Gardening Subversion auf dem Kompost
Gardening ist der neueste Schrei unter trendbewussten Großstädtern. Zwischen Tulpenzwiebeln und Rosenbeet kommen sie wieder zu sich selbst. Seltsam.
© Chris Hondros/Getty Images

Eine New Yorkerin freut sich über gejätetes Unkraut.
Fortschritt ist auch immer eine Verlustgeschichte. Die Vertreibung aus dem Garten Eden mag Generationen bewogen haben, sich ins Blumenbeet zu krümmen und sich ein Stück vom Paradies zurück zu holen. Doch spätestens seit ein Baumarkt mit vom absurden Theater inspirierten Werbefilmen auf sein Sortiment aufmerksam macht, lässt sich erahnen, dass Gartenarbeit irgendwie anders geworden ist. Am Schluss jedes Spots heißt es: "Mach es zu deinem Projekt!"
Projekte nennen sich ja gemeinhin die Angelegenheiten, an denen Leute zwischen 20 und 35 in urbanen Ballungsräumen so herummachen: Kinderbuch, Theaterstück, Elektropostrockband oder Fotoessays über Industriebrachen in Ostdeutschland. Seit Kurzem gehört nun auch das sogenannte Gardening dazu. Diese Version des herkömmlichen Gärtnerns ist der letzte Schrei großstädtischer Freizeitgestaltung. Radieschen und Mistgabeln schmücken derzeit die Titelseiten mondäner Stadt- und Lifestylemagazine, darin sind dann schöne junge Menschen abgebildet, die inmitten wuchernden Bewuchses berichten, wie sie plötzlich ihren grünen Daumen entdeckten und wie man neulich beim Vertikutieren zu sich selbst fand.

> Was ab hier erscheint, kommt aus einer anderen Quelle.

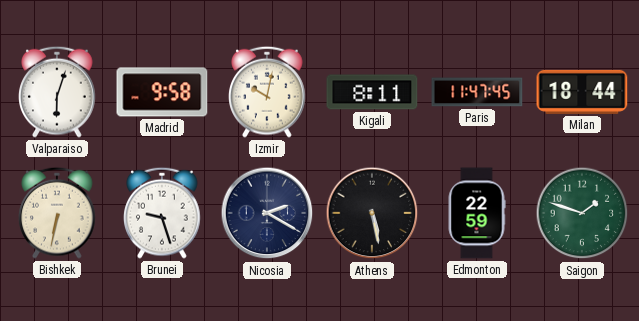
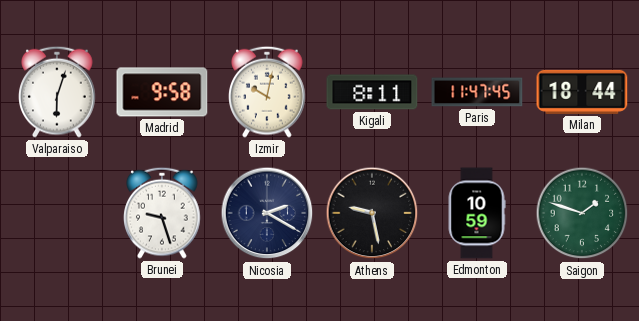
Bishkek: 6:32 -> none
Athens: 5:28 -> 9:28
Edmonton: 22:59 -> 10:59
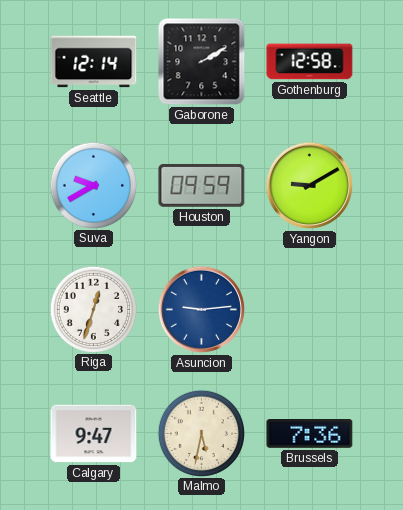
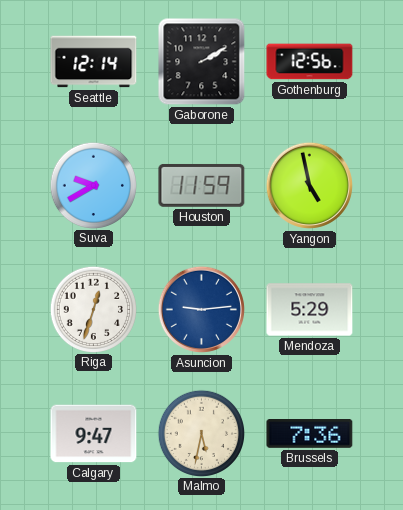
Gothenburg: 12:58 -> 12:56
Houston: 09:59 -> 11:59
Yangon: 9:10 -> 4:58
Mendoza: none -> 5:29
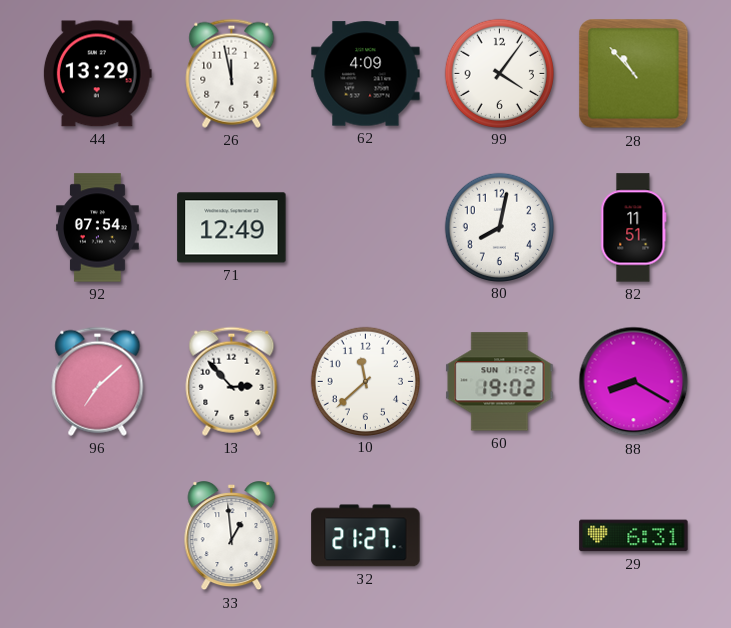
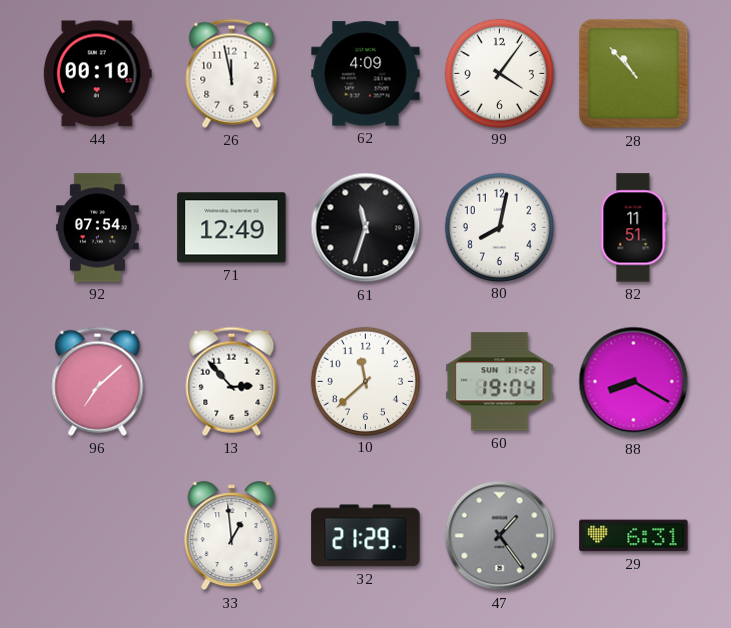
44: 13:29 -> 00:10
61: none -> 11:33
60: 19:02 -> 19:04
32: 21:27 -> 21:29
47: none -> 1:24
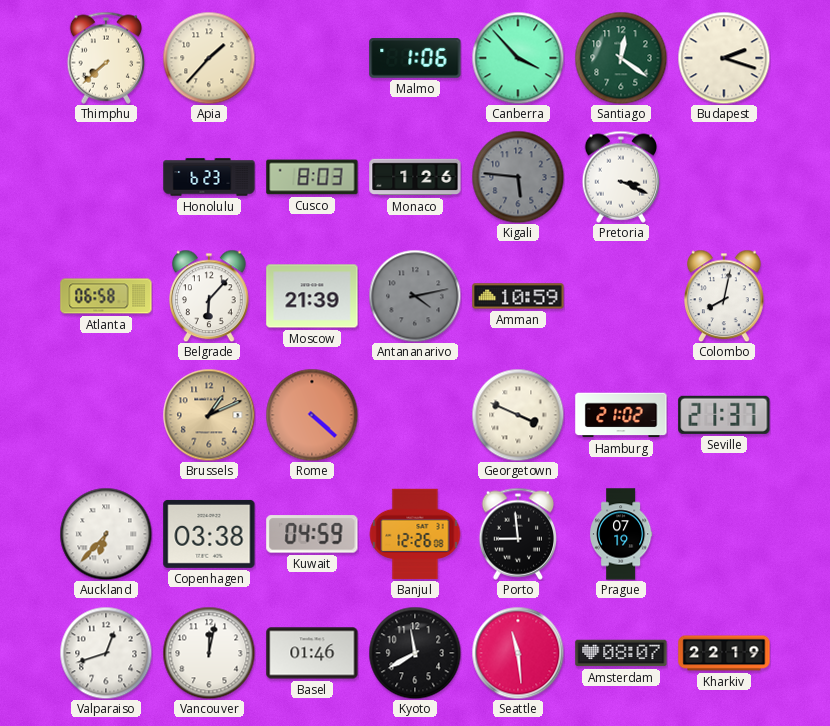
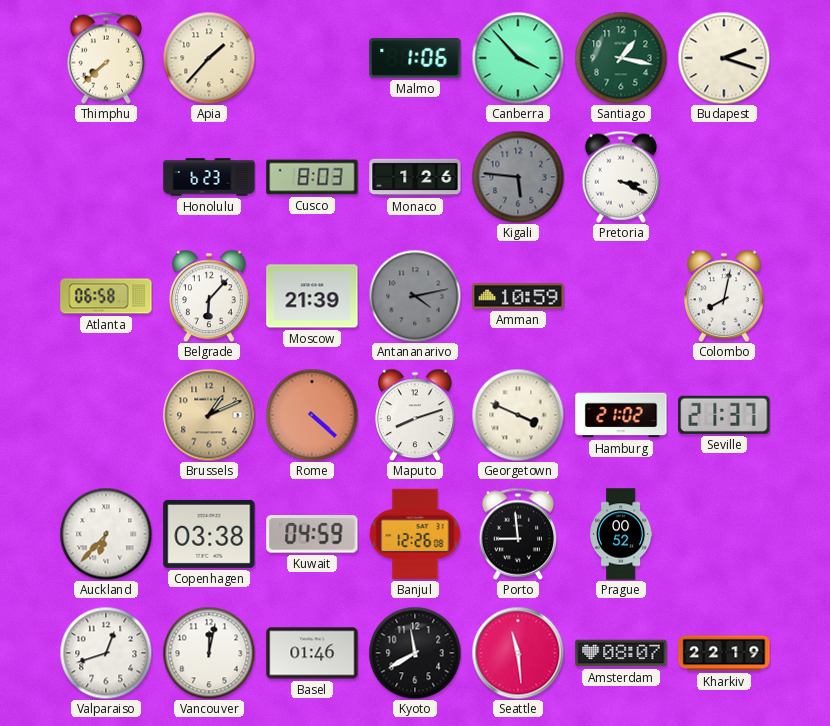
Santiago: 12:21 -> 1:17
Maputo: none -> 8:12
Prague: 07:19 -> 00:52
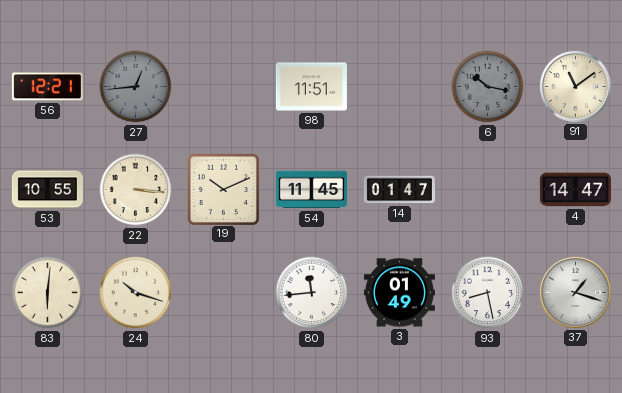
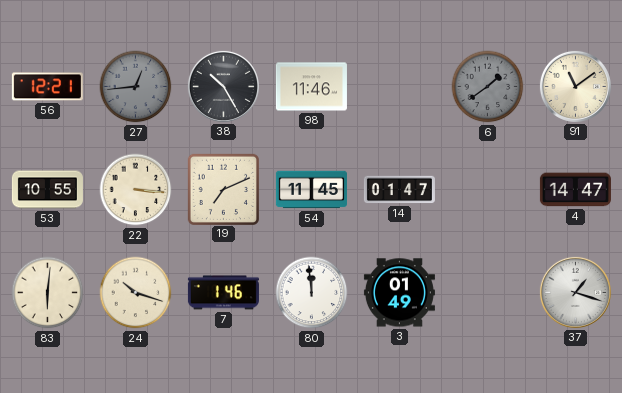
38: none -> 10:25
98: 11:51 -> 11:46
6: 10:17 -> 1:39
19: 10:11 -> 7:11
7: none -> 1:46
80: 11:44 -> 11:59
93: 8:28 -> none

Der wesentliche Unterschied zwischen Gärtnern und Gardening besteht zunächst darin, dass Gardening besser aussieht. Man tut es befreit von Kittelschürze und Einfamilienhaus, erweitert jedoch um hilfreiche iPhone-Apps und hochwertige Spaten von Manufactum. Man trägt dafür angefertigte Flanellhemden schicker Modelabels und Gummistiefel zum Preis von 200 Tulpenzwiebeln. Es ließe sich reimen: Gärtnern hieß, was Mutti tat / Gardening ist Avantgarde.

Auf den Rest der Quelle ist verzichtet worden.